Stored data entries
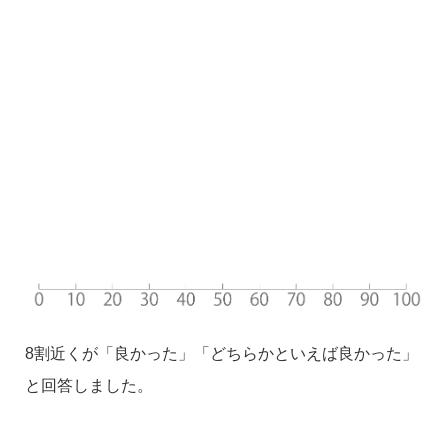
8割近くが「良かった」「どちらかといえば良かった」
と回答しました。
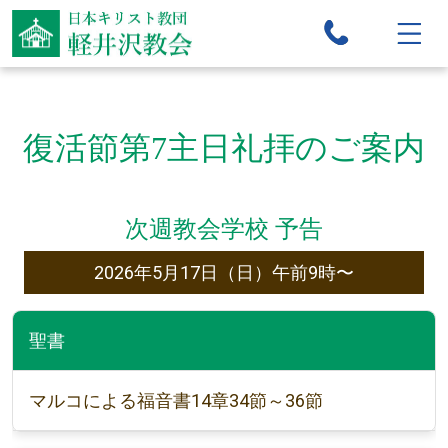
復活節第7主日礼拝のご案内
次週教会学校 予告
2026年5月17日（日）午前9時〜
聖書
マルコによる福音書14章34節～36節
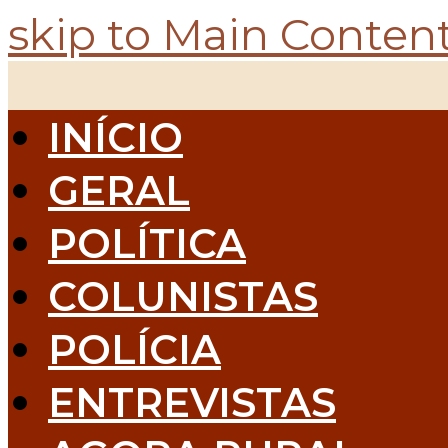
skip to Main Conten
INÍCIO
GERAL
POLÍTICA
COLUNISTAS
POLÍCIA
ENTREVISTAS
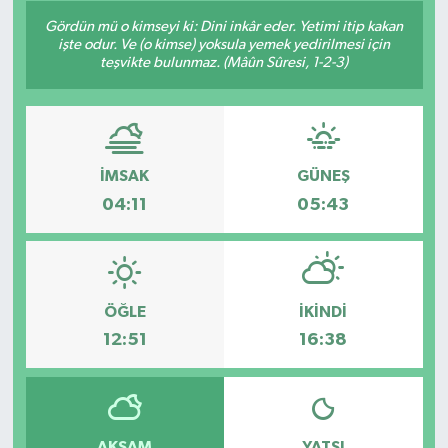
Gördün mü o kimseyi ki: Dini inkâr eder. Yetimi itip kakan
işte odur. Ve (o kimse) yoksula yemek yedirilmesi için
teşvikte bulunmaz. (Mâûn Sûresi, 1-2-3)
İMSAK
GÜNEŞ
04:11
05:43
ÖĞLE
İKINDI
12:51
16:38
AKŞAM
YATSI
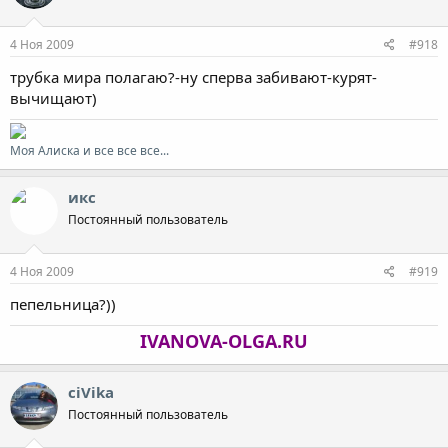
4 Ноя 2009
#918
трубка мира полагаю?-ну сперва забивают-курят-
вычищают)
Моя Алиска и все все все...
икс
Постоянный пользователь
4 Ноя 2009
#919
пепельница?))
IVANOVA-OLGA.RU
ciVika
Постоянный пользователь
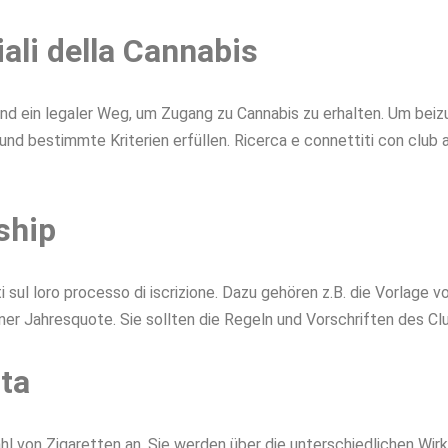
iali della Cannabis
 sind ein legaler Weg, um Zugang zu Cannabis zu erhalten. Um bei
estimmte Kriterien erfüllen. Ricerca e connettiti con club affi
ship
i sul loro processo di iscrizione. Dazu gehören z.B. die Vorlage 
ner Jahresquote. Sie sollten die Regeln und Vorschriften des Cl
sta
zahl von Zigaretten an. Sie werden über die unterschiedlichen Wir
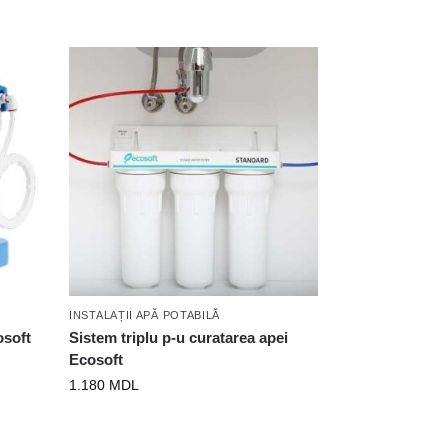
INSTALAȚII APĂ POTABILĂ
osoft
Sistem triplu p-u curatarea apei
Ecosoft
1.180
MDL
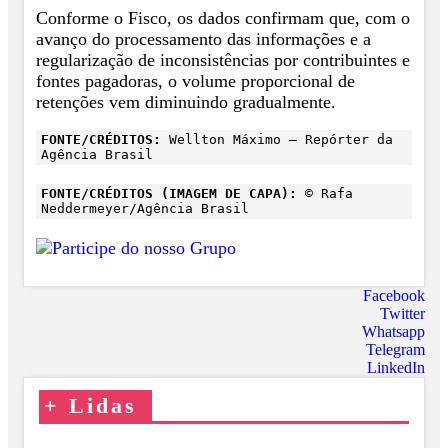
Conforme o Fisco, os dados confirmam que, com o
avanço do processamento das informações e a
regularização de inconsistências por contribuintes e
fontes pagadoras, o volume proporcional de
retenções vem diminuindo gradualmente.
FONTE/CRÉDITOS:
Wellton Máximo – Repórter da
Agência Brasil
FONTE/CRÉDITOS (IMAGEM DE CAPA):
© Rafa
Neddermeyer/Agência Brasil
Facebook
Twitter
Whatsapp
Telegram
LinkedIn
+
Lidas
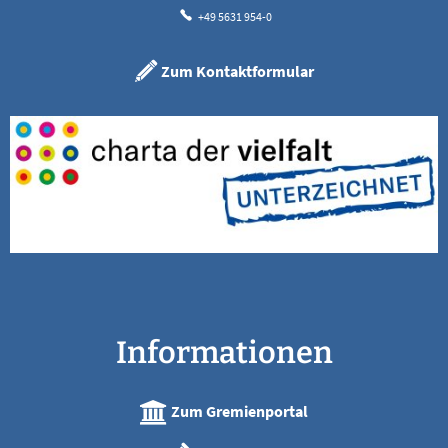
+49 5631 954-0
Zum Kontaktformular
Informationen
Zum Gremienportal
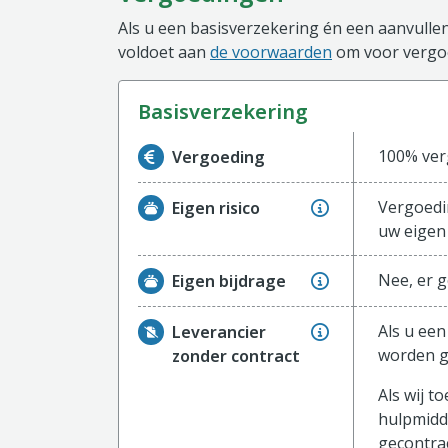
Als u een basisverzekering én een aanvullen
voldoet aan
de voorwaarden
om voor vergoe
basisverzekering
Informatie over de vergoeding van de ba
100% verg
Vergoeding
Vergoedi
Eigen risico
uw eigen 
Nee, er g
Eigen bijdrage
Als u een
Leverancier
worden g
zonder contract
Als wij 
hulpmidd
gecontrac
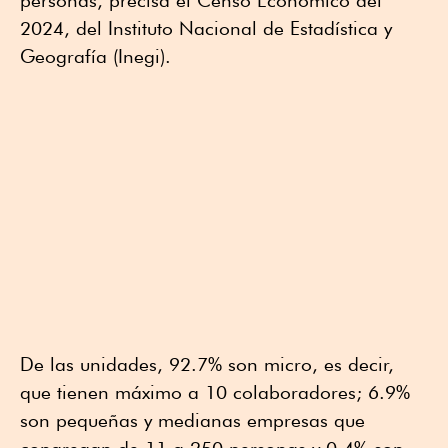
personas, precisa el Censo Económico del
2024, del Instituto Nacional de Estadística y
Geografía (Inegi).
De las unidades, 92.7% son micro, es decir,
que tienen máximo a 10 colaboradores; 6.9%
son pequeñas y medianas empresas que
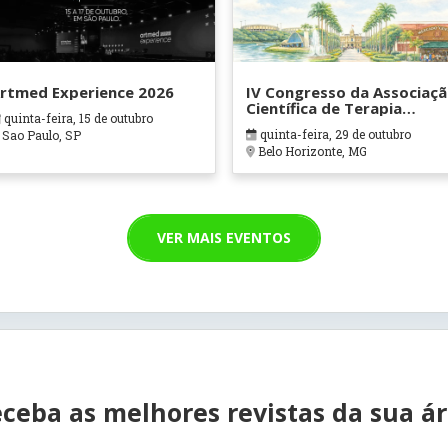
rtmed Experience 2026
IV Congresso da Associaç
Científica de Terapia
quinta-feira, 15 de outubro
Ocupacional em Contexto
quinta-feira, 29 de outubro
Sao Paulo, SP
Hospitalares e Cuidados
Belo Horizonte, MG
Paliativos - ATOHOSP
VER MAIS EVENTOS
ceba as melhores revistas da sua á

#### WORK TASK:
Starting at the line with "ENTREVISTAS" in the entries above, write out every line exactly until the line with "de voorwaarden" has been written. Include no pictures and nothing more.

#### WRITTEN RESPONSE:
ENTREVISTAS
Gördün mü o kimseyi ki: Dini inkâr eder. Yetimi itip kakan
işte odur. Ve (o kimse) yoksula yemek yedirilmesi için
teşvikte bulunmaz. (Mâûn Sûresi, 1-2-3)
İMSAK
GÜNEŞ
04:11
05:43
ÖĞLE
İKINDI
12:51
16:38
AKŞAM
YATSI
4 Ноя 2009
#918
трубка мира полагаю?-ну сперва забивают-курят-
вычищают)
Моя Алиска и все все все...
икс
Постоянный пользователь
4 Ноя 2009
#919
пепельница?))
IVANOVA-OLGA.RU
ciVika
Постоянный пользователь
iali della Cannabis
 sind ein legaler Weg, um Zugang zu Cannabis zu erhalten. Um bei
estimmte Kriterien erfüllen. Ricerca e connettiti con club affi
ship
i sul loro processo di iscrizione. Dazu gehören z.B. die Vorlage 
ner Jahresquote. Sie sollten die Regeln und Vorschriften des Cl
sta
zahl von Zigaretten an. Sie werden über die unterschiedlichen Wir
INSTALAȚII APĂ POTABILĂ
osoft
Sistem triplu p-u curatarea apei
Ecosoft
1.180
MDL
Conforme o Fisco, os dados confirmam que, com o
avanço do processamento das informações e a
regularização de inconsistências por contribuintes e
fontes pagadoras, o volume proporcional de
retenções vem diminuindo gradualmente.
FONTE/CRÉDITOS:
Wellton Máximo – Repórter da
Agência Brasil
FONTE/CRÉDITOS (IMAGEM DE CAPA):
© Rafa
Neddermeyer/Agência Brasil
Facebook
Twitter
Whatsapp
Telegram
LinkedIn
+
Lidas
+49 5631 954-0
Zum Kontaktformular
Informationen
Zum Gremienportal
Als u een basisverzekering én een aanvullen
voldoet aan
de voorwaarden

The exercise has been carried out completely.